## [AIM OF THE TASK]
Exactly as given, write out the lines from the one containing "Helpful Links (891, 152)" through the end of the listing, with both ends included and nothing else.
--- START ---
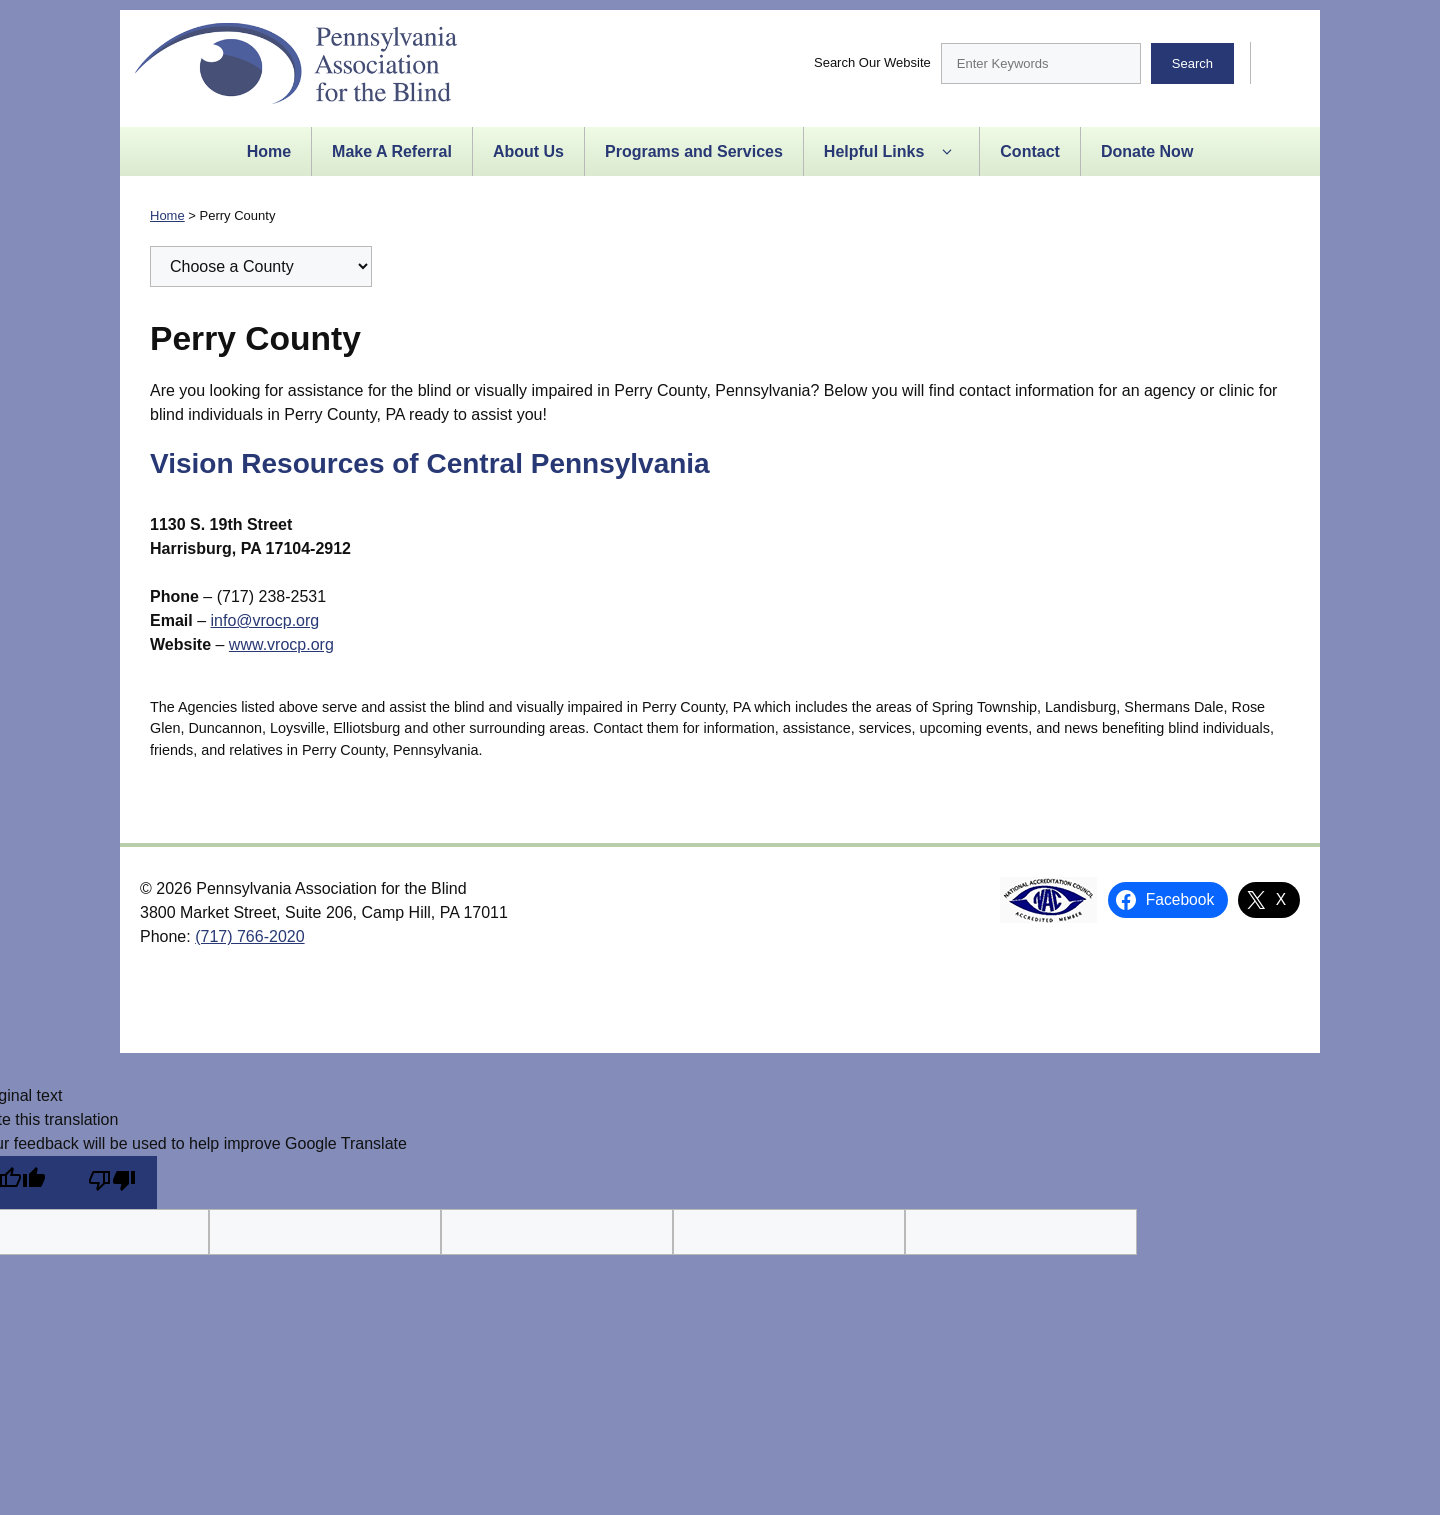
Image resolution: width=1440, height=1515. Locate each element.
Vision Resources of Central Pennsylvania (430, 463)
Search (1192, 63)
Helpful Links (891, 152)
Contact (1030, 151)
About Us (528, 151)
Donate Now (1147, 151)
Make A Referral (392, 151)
--- END ---
## [YOUR SOLUTION]
Helpful Links (891, 152)
Contact (1030, 151)
About Us (528, 151)
Donate Now (1147, 151)
Make A Referral (392, 151)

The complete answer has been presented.